Rather, Holly enlists the advice of the uncle of her new best friend (of course!); apparently, this middle-aged, single restauranteur (played by Chris Noth of Law and Order and Sex in the City fame) is the repository of all guy wisdom regarding women. So this teenage girl plies the older man for advice, even going to his apartment alone at one point to chat him up about dating. Though the plot appears at this point to have the makings of Lolita, The Perfect Man turns out to be another wan farce about inventing a nonexistent person and perpetuating the lie for the better, or worse, part of ninety minutes.

Holly begins writing love letters to her mother and eventually finds herself in a romantic, live IM session with Mom, which Wendkos tries to spin into a sweet device allowing Holly to learn her mother's true feelings, even though from Locklear's side of the scene, it's about falling more deeply for her daughter (and, yes, by extension, with Uncle Ben). Meanwhile, Holly pathologically fends off the charming advances of a comic-book-loving artist (Ben Feldman). And why? I learned it by watching you, Mom!
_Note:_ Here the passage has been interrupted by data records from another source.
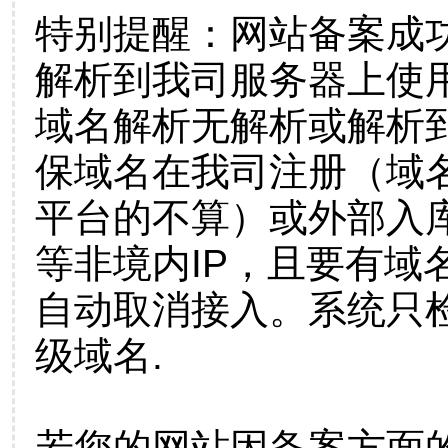
特别提醒：网站备案成
解析到我司服务器上使
域名解析无解析或解析到
保域名在我司注册（域
平台的不算）或外部入
等非境内IP，且要有域
自动取消接入。系统只检
级域名.
若您的网站因备案方面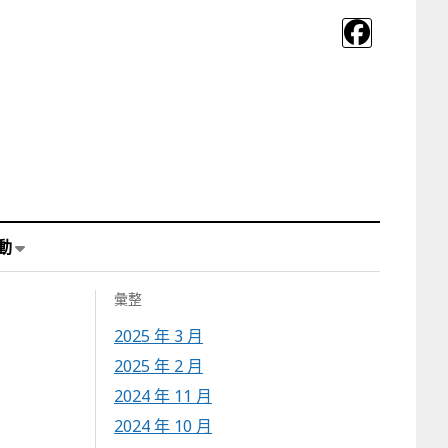
動
彙整
2025 年 3 月
2025 年 2 月
2024 年 11 月
2024 年 10 月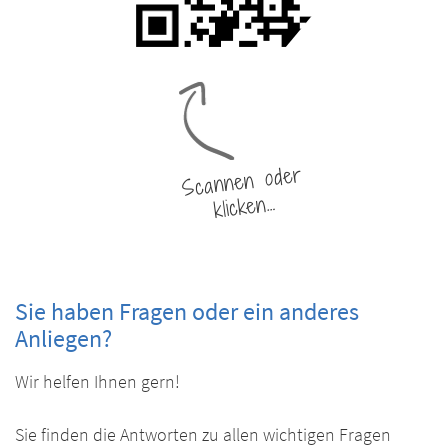
Scannen oder
klicken…
Sie haben Fragen oder ein anderes
Anliegen?
Wir helfen Ihnen gern!
Sie finden die Antworten zu allen wichtigen Fragen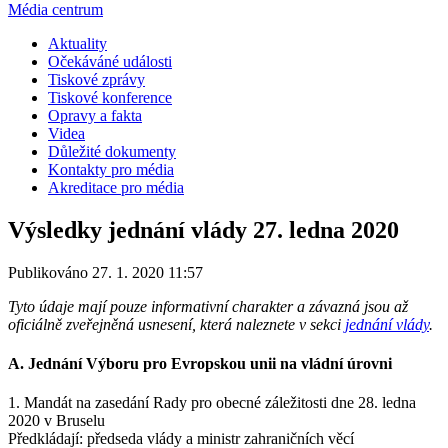
Média centrum
Aktuality
Očekáváné události
Tiskové zprávy
Tiskové konference
Opravy a fakta
Videa
Důležité dokumenty
Kontakty pro média
Akreditace pro média
Výsledky jednání vlády 27. ledna 2020
Publikováno 27. 1. 2020 11:57
Tyto údaje mají pouze informativní charakter a závazná jsou až
oficiálně zveřejněná usnesení, která naleznete v sekci
jednání vlády
.
A. Jednání Výboru pro Evropskou unii na vládní úrovni
1. Mandát na zasedání Rady pro obecné záležitosti dne 28. ledna
2020 v Bruselu
Předkládají: předseda vlády a ministr zahraničních věcí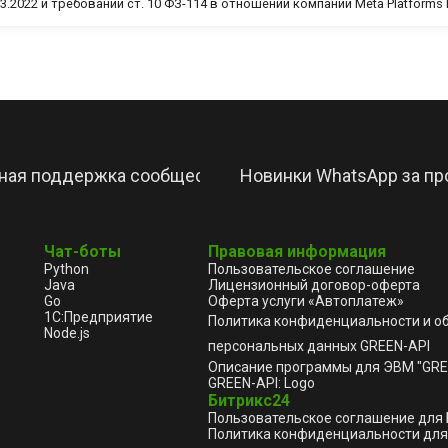
3.2022 и требований ст. 10 ФЗ-114 в отношении компании Meta Platforms I
ная поддержка сообществ в WhatsApp
Новинки WhatsApp за про
Чат-боты
Правовая информация
Python
Пользовательское соглашение
Java
Лицензионный договор-оферта
Go
Оферта услуги «Автоплатеж»
1С:Предприятие
Политика конфиденциальности и о
Node.js
персональных данных GREEN-API
Описание программы для ЭВМ "GRE
GREEN-API: Logo
Битрикс24
Пользовательское соглашение для
Политика конфиденциальности для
I learned it by watching you!

One of Uncle Ben's most cherished pieces of advice (aside from his recipe for long grain rice and his reminder "With great power comes great responsibility") is to play a song guaranteed to make a woman happy: "I Will Learn To Love Again" by teen sensation Kaci. This tidbit leads to a ghastly scene in which the three women of Holly's household jump around like Tom Cruise on Oprah; it also begs the questions "How does a middle-aged, single restauranteur come to the knowledge that teen sensation Kaci wrote the Happiest Song on EarthTM?" and "Where can I buy a copy of the The Perfect Man soundtrack?"

Some more questions I had about The Perfect Man: since when do PTA meetings flaunt perfect attendance by kids accompanying their parents? Isn't it a little odd to devote what appears to be an entire English class not to Sir Walter Scott's epic poem Marmion, but to its infamous two-line quotation "Oh what a tangled web we weave,/When first we practise to deceive!"? And will someone please ban Carson Kressley (Queer Eye for the Straight Guy) from blotting any more movies with his unfunny queeny schtick?

The Perfect Man turns out to have a bold lesson about learning to stop avoiding life by entering and winning the New York Cake Competition, or doing the New York Times crossword puzzle in pen, or something like that. I'll be honest, I sorta tuned out whenever Hilary Duff popped in with more twee narration. Let's face it, girls: Gina Wendkos—whose previous, equally unambitious screenplays are The Princess Diaries, Coyote Ugly, and Jersey Girl—may not be the world's best feminist role model, which goes without saying for Duff, the worst actress still headlining movies. The crowning irony is that the only good thing about the movie is "Perfect Man" Noth, whose springy subtletly proves that manure truly is nature's fertilizer.